The Australian government is now operating in accordance with the Guidance on Caretaker Conventions, pending the outcome of the 2025 federal election.
I was introduced to kidney disease at the age of 15 when my father died of it. Subsequently, 4 family members were diagnosed, with 2 of us fortunate enough to have had transplants. The day I was told I had kidney disease I drove around aimlessly thinking the sky had fallen.
Twenty odd years after being diagnosed I was told I needed dialysis. I was tired but nothing else was outwardly evident.
After 6 weeks training with a machine for peritoneal dialysis, I suggested to my husband that we go and book a trip so we had something to look forward to. I felt a pang as my machine went down the oversize chute at the airport but was happy to have a direct flight so it had to come with us.
Looking at the machine during those first weeks was very confronting as I realised that life was only possible with it. It was such a frightening thought that I blocked it out, then we humanised the machine by christening him ‘Charlie’.
Charlie developed a distinct personality. He would play up at times and I would say to my husband 'you'd better come, he wants your attention'. Sure enough, he then settled down and started properly! Charlie and I became very close as we spent 9 hours together every night.
Having a sense of humour helped enormously. After naming Charlie we decided the nurses were Charlie’s Angels. They were delighted and although there were 4 of them, they all wondered in turn which of the 3 they were!
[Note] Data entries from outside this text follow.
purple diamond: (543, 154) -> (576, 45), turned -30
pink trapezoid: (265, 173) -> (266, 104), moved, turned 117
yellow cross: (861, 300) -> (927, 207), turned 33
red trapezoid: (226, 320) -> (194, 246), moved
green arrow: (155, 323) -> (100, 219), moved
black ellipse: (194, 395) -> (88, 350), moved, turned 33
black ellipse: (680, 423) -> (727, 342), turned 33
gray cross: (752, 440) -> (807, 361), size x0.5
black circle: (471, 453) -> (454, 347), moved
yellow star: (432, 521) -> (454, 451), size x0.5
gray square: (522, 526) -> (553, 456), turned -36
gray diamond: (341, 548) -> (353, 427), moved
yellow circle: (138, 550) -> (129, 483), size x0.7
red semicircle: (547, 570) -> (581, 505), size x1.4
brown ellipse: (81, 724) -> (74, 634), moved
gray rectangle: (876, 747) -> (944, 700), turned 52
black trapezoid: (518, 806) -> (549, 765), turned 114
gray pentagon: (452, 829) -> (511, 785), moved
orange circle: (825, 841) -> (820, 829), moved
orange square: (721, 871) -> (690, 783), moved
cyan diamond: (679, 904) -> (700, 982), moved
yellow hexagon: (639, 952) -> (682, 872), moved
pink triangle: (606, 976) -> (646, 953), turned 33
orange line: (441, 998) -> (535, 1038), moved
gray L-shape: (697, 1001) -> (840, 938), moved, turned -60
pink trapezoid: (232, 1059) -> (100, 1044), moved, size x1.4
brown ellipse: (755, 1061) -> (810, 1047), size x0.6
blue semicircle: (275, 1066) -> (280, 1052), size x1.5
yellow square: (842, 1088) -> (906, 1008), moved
Their support and care was so outstanding that we entered them for a hospital award – and they won!
The call to go to hospital for my transplant came at 1am on a Saturday. I had retired from work 4 months earlier and was preparing for the transplant by thinking positively and exercising. On arrival at the hospital I even asked one of the doctors when I could start exercising again!
I have a very positive attitude – if you think you can, you will. Underlining everything is awareness that this is only possible because someone has given me this gift. There is a sense of accountability that never goes away.
I think about my donor and know the best I can do is eat healthily, exercise every day, drink plenty of water, keep appointments and take my tablets.
A Heart of Gold rose – red with a yellow centre – was planted to honour South Australia’s donors for 2013. That is how I view the donor families – you have hearts of gold to give this gift at such a time of grief. I am indebted to you for allowing me the chance to live a normal life again. Words can never express my gratitude.